[TO DO]
Every line of the data below should be retyped exactly, with no images carried over.

[MATERIAL FOR THIS TASK]
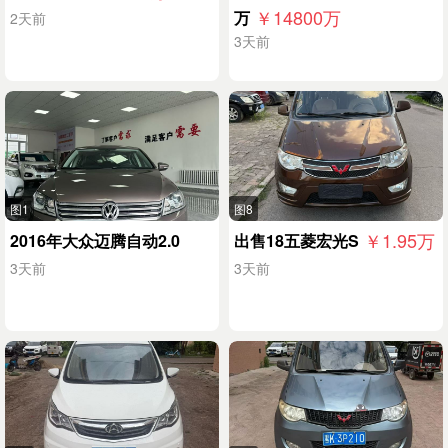
￥14800
万
万
2天前
3天前
图1
图8
￥1.95
万
2016年大众迈腾自动2.0
出售18五菱宏光S
3天前
3天前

[OUTPUT OF THE TASK]
￥14800
万
万
2天前
3天前
图1
图8
￥1.95
万
2016年大众迈腾自动2.0
出售18五菱宏光S
3天前
3天前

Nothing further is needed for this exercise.